El grupo de las jueces, que movidas por el miedo o la envidia o ambos la desterró aquel viernes de fiesta, la bautizó para siempre con el sobrenombre de La Deshonesta. De su destierro ni se enteró, creo. Muchas leyendas se tejieron en torno a ella. Su reputación era tema favorito, los enamorados, reales e inventados, ni se diga. Lo cierto es que nunca la vi hacer algo que no hicieran las demás. Si lo hacía, bien por ella.

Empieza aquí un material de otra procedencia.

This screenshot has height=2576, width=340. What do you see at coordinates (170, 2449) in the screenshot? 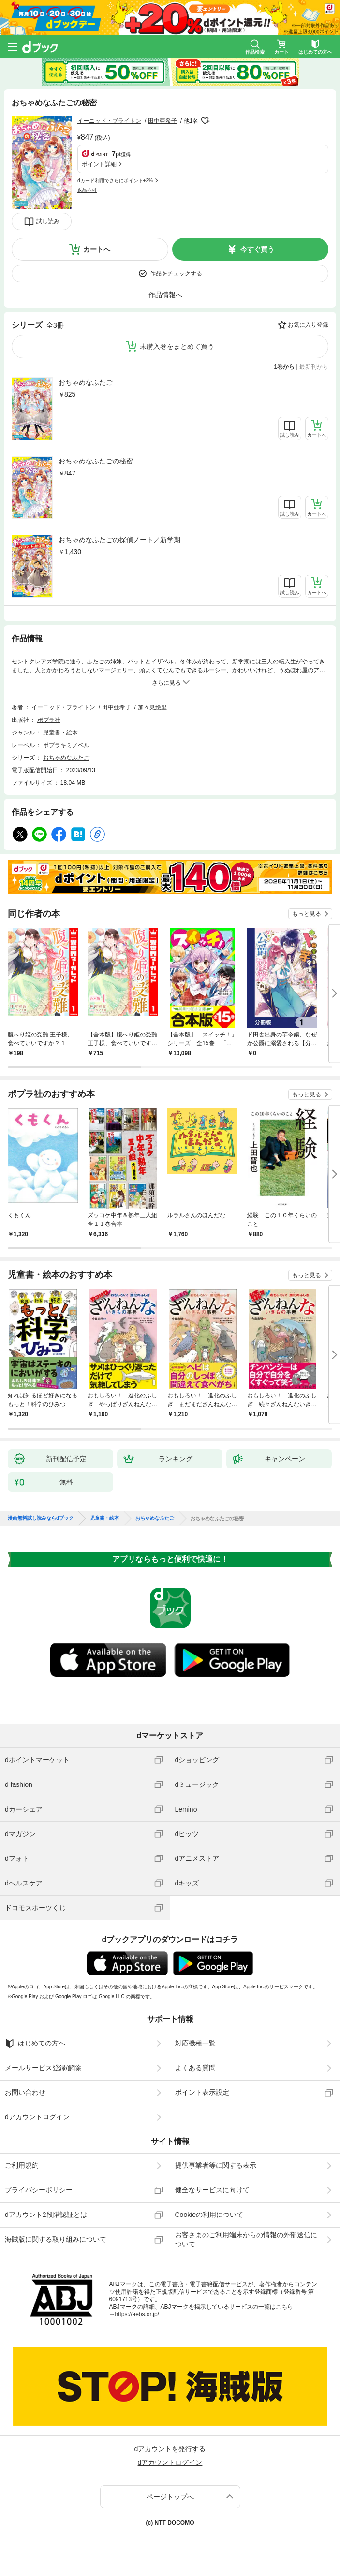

Lo mejor es que, en apariencia, le tenía sin cuidado lo que dijeran. Conocía su apodo, pero jamás enfrentó a la sacerdotisa que la bautizó. Creo que hasta le causaba gracia. Toda una rareza, era un año mayor que nosotras, todavía ishtas medio mocosas.
En silencio, dos o tres amigas, observábamos con fascinación su proceder. La halagábamos en privado y moríamos por imitarla, aunque no lo admitiéramos. Por otro lado, no éramos aguerridas para iniciar una cruzada en nombre de su causa. Le bajaban el cuero y, nosotras, cobardes, guardábamos silencio. O nos apartábamos. Un colegio de mujeres puede ser una jungla, sin duda.

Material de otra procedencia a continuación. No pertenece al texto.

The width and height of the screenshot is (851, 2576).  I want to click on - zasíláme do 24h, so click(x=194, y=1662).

La vida se llenó de años y la adorable deshonesta se convirtió en lo que sospechábamos desde entonces. Una buena mujer. Una hermosa mujer, una mujer completa. Con sus escotes y mini faldas, con sus blusas de abdomen al aire, ya lo era. Solo faltaba que alcanzara su cima. Como aquella blusa o cierto vestido ceñido que le valió novios imaginarios en simultaneo, la honestidad la lleva bien puesta.
Fue honesta con ella misma desde que vistió su cuerpo como le dio la gana. Aunque tuviera dieciséis años, esa edad macabra en la que no entendemos del todo quién somos, se permitió ser.

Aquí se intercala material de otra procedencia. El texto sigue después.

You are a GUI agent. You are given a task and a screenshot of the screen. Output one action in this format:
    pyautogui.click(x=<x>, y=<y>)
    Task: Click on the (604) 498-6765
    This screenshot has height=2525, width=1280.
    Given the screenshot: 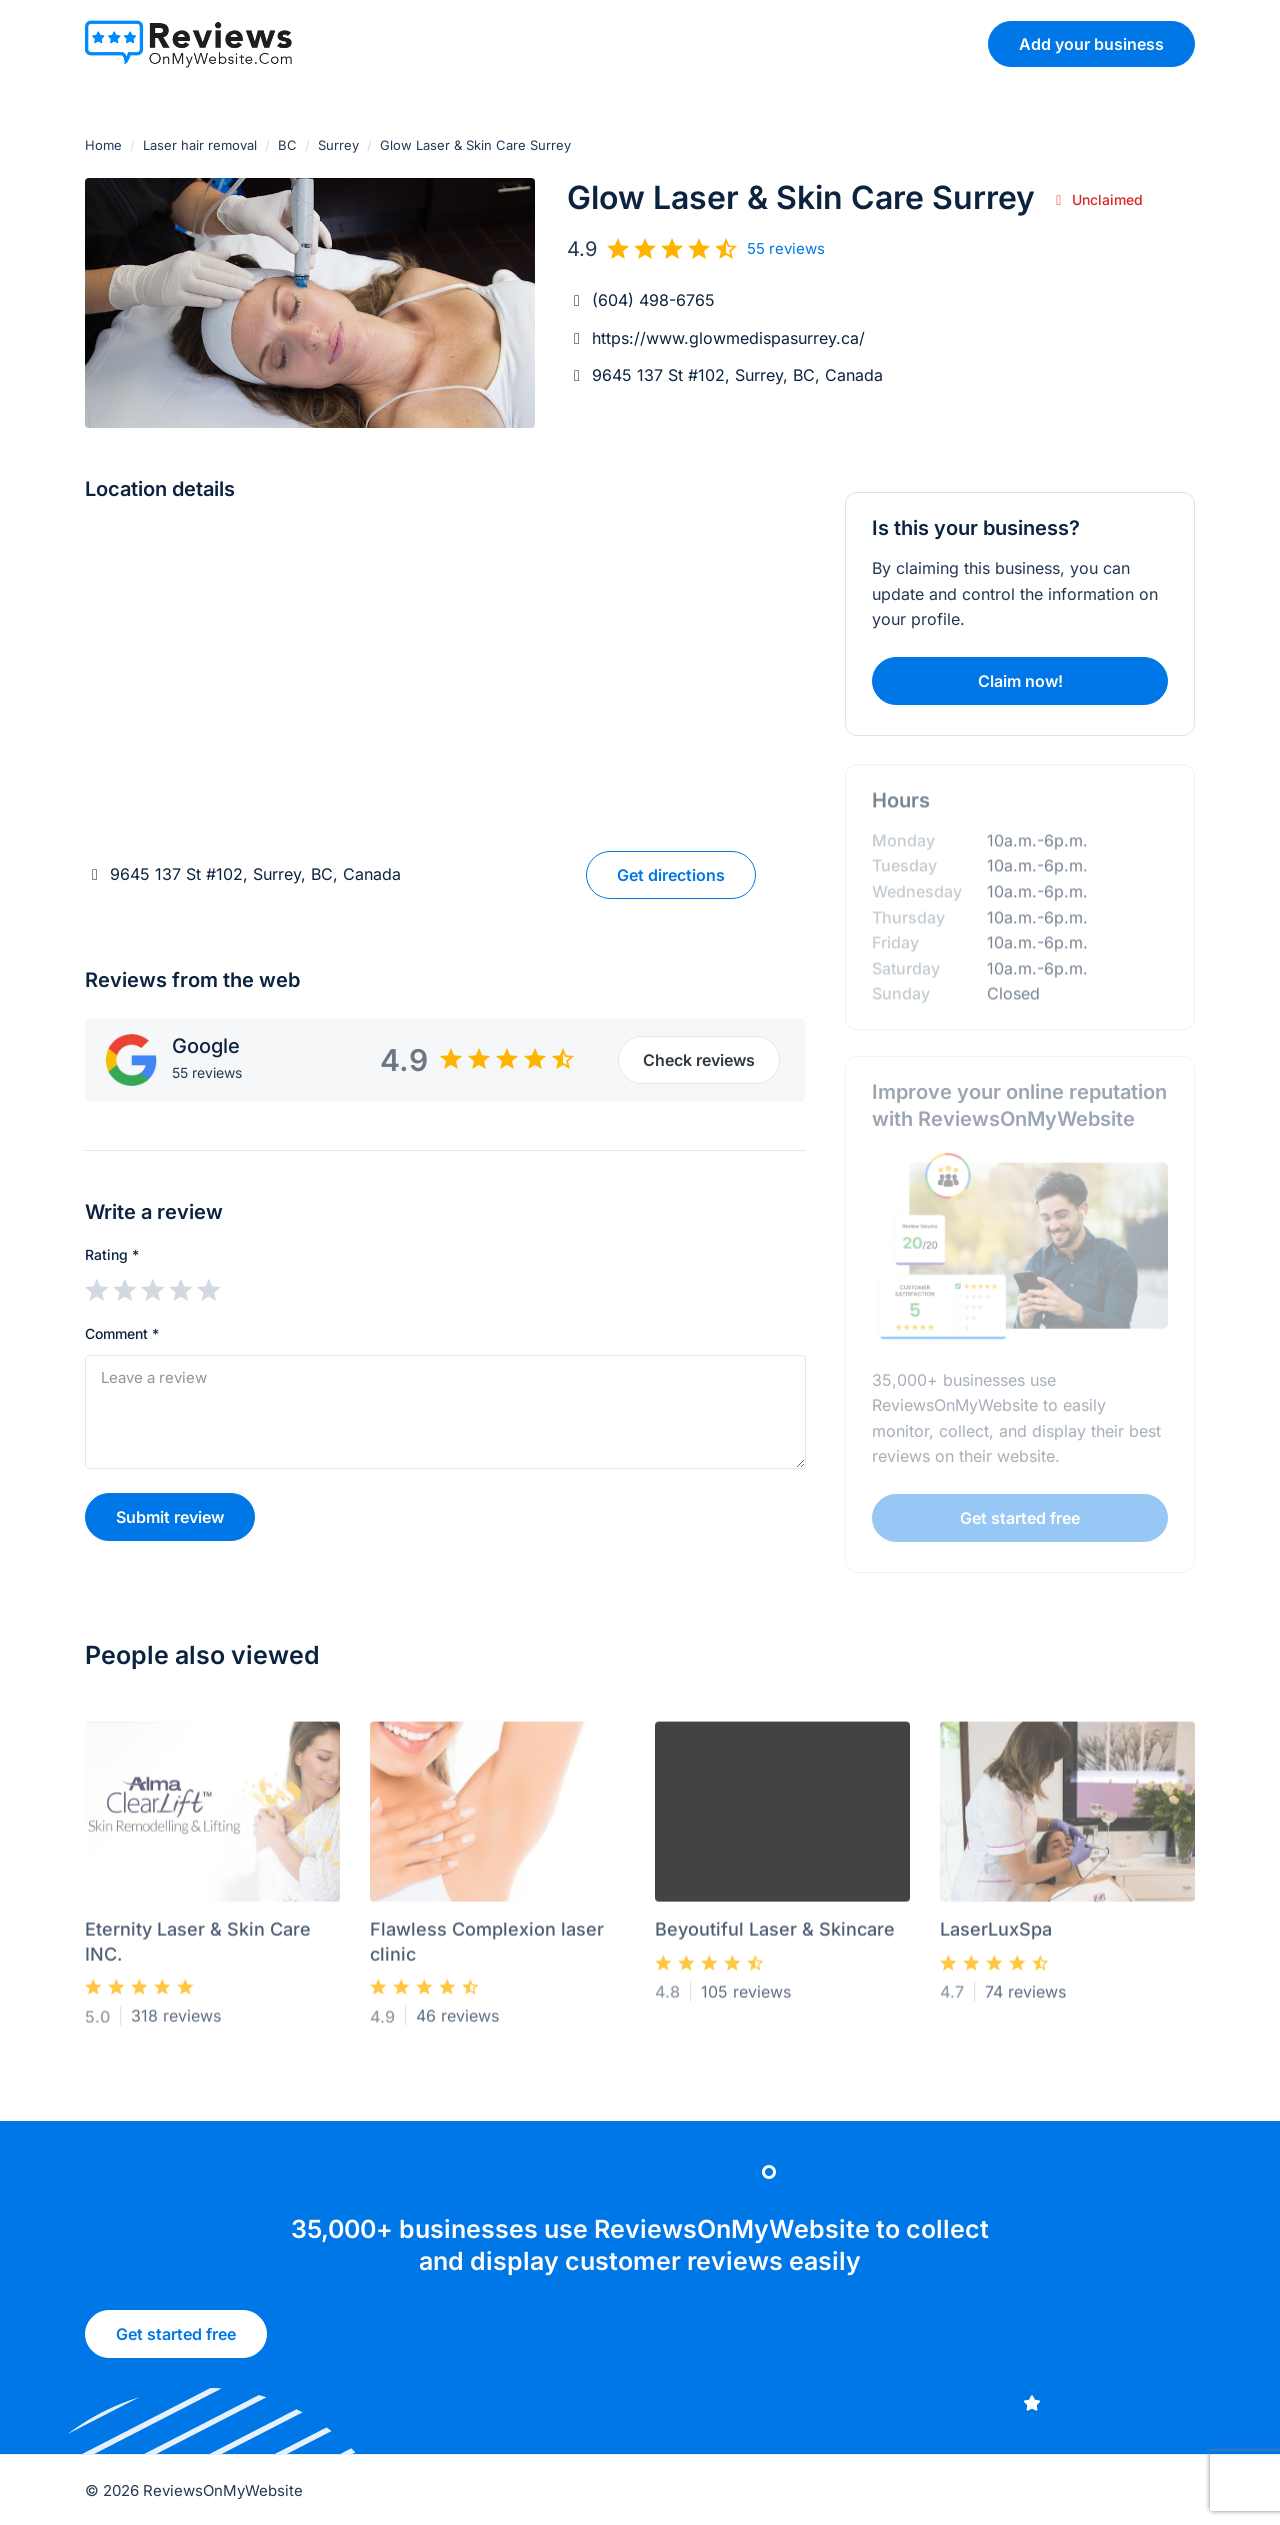 What is the action you would take?
    pyautogui.click(x=653, y=300)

Hace unos años coincidí con la sacerdotisa, líder de aquel cónclave. Y vieja que ya es una, abrí una conversación con el nombre y en el nombre de Deshonesta.
«Nos moríamos de envidia ¿verdad?» me dijo, riendo de buena gana. Admití que sí.
La mía era envidia complicada, profunda. Le envidiaba la libertad con la que rompía la etiqueta, la serenidad con la que observaba el rechazo sistemático, la habilidad para ignorar. Sus certezas invisibles.
Debo añadir que mi admiración superaba a los celos. Yo odiaba con todas las vísceras las blusas de vuelitos, pero se ajustaban al canon y las usé con franca hipocresía.
La sacerdotisa dijo sin empacho, «yo le envidiaba todo, desde el cuerpo y la ropa hasta a la mamá, fíjate.»
«¿Por eso le inventabas historias?» no pude resistir la tentación de preguntar.
«Por supuesto.» respondió con toda la desfachatez de sus cincuenta años.